- [Task to carry out]
Your task is to repeat exactly the lines below between the line holding "CUSTOMER SUPPORT" and the line holding "This position requires", inclusive, and only those.

***** Data

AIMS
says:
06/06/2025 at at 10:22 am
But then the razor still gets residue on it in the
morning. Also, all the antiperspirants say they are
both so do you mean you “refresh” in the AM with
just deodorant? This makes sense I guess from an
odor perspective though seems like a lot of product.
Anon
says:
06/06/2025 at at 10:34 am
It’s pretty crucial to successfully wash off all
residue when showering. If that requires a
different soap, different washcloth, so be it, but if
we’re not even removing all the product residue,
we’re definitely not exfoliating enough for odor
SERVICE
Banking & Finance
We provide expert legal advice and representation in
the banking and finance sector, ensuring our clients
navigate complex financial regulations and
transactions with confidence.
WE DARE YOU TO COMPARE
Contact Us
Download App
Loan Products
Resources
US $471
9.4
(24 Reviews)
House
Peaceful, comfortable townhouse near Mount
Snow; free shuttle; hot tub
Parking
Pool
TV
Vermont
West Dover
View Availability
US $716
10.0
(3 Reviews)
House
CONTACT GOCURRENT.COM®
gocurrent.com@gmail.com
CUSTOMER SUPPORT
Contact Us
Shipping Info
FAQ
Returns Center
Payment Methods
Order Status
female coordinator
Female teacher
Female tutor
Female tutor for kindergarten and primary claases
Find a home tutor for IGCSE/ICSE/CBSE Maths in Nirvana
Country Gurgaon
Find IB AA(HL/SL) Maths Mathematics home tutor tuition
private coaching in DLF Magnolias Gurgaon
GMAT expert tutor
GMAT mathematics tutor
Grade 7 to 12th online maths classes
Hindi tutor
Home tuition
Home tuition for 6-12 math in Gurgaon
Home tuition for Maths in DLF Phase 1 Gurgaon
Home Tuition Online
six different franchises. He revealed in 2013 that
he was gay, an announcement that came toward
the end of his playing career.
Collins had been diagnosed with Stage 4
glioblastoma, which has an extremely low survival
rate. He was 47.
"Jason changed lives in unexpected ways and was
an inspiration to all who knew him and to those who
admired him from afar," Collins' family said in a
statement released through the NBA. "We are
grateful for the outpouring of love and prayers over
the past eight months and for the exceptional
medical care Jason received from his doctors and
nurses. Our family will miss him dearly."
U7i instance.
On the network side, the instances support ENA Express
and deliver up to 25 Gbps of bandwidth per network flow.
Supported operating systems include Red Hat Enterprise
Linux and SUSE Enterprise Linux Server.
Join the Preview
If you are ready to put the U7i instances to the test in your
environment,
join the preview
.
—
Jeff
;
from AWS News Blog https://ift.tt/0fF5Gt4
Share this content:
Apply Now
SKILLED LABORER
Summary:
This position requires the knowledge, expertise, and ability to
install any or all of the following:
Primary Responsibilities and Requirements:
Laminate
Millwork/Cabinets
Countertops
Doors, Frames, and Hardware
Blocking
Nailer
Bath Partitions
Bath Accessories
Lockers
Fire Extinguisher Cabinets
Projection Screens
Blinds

**********
***** Data

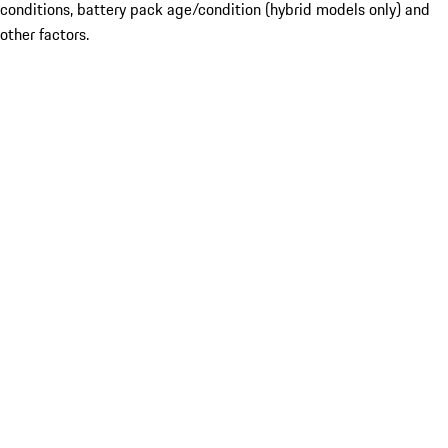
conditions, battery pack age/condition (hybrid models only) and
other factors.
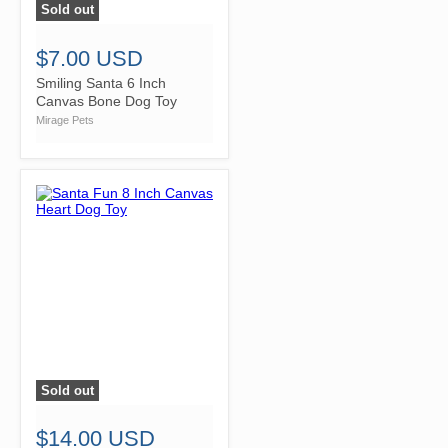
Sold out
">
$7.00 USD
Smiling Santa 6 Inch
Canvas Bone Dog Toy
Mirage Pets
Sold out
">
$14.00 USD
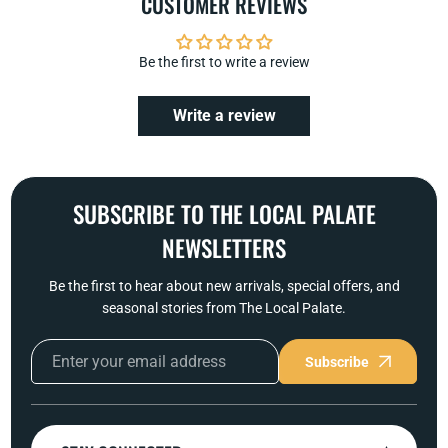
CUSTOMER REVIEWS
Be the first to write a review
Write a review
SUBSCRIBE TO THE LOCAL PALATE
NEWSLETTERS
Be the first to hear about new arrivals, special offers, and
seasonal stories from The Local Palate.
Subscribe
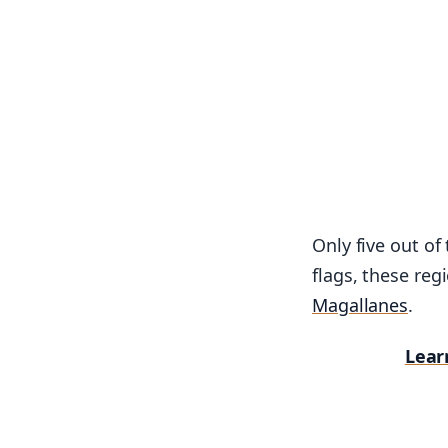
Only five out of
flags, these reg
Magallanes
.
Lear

**********

- [Task response]
CUSTOMER SUPPORT
Contact Us
Shipping Info
FAQ
Returns Center
Payment Methods
Order Status
female coordinator
Female teacher
Female tutor
Female tutor for kindergarten and primary claases
Find a home tutor for IGCSE/ICSE/CBSE Maths in Nirvana
Country Gurgaon
Find IB AA(HL/SL) Maths Mathematics home tutor tuition
private coaching in DLF Magnolias Gurgaon
GMAT expert tutor
GMAT mathematics tutor
Grade 7 to 12th online maths classes
Hindi tutor
Home tuition
Home tuition for 6-12 math in Gurgaon
Home tuition for Maths in DLF Phase 1 Gurgaon
Home Tuition Online
six different franchises. He revealed in 2013 that
he was gay, an announcement that came toward
the end of his playing career.
Collins had been diagnosed with Stage 4
glioblastoma, which has an extremely low survival
rate. He was 47.
"Jason changed lives in unexpected ways and was
an inspiration to all who knew him and to those who
admired him from afar," Collins' family said in a
statement released through the NBA. "We are
grateful for the outpouring of love and prayers over
the past eight months and for the exceptional
medical care Jason received from his doctors and
nurses. Our family will miss him dearly."
U7i instance.
On the network side, the instances support ENA Express
and deliver up to 25 Gbps of bandwidth per network flow.
Supported operating systems include Red Hat Enterprise
Linux and SUSE Enterprise Linux Server.
Join the Preview
If you are ready to put the U7i instances to the test in your
environment,
join the preview
.
—
Jeff
;
from AWS News Blog https://ift.tt/0fF5Gt4
Share this content:
Apply Now
SKILLED LABORER
Summary:
This position requires the knowledge, expertise, and ability to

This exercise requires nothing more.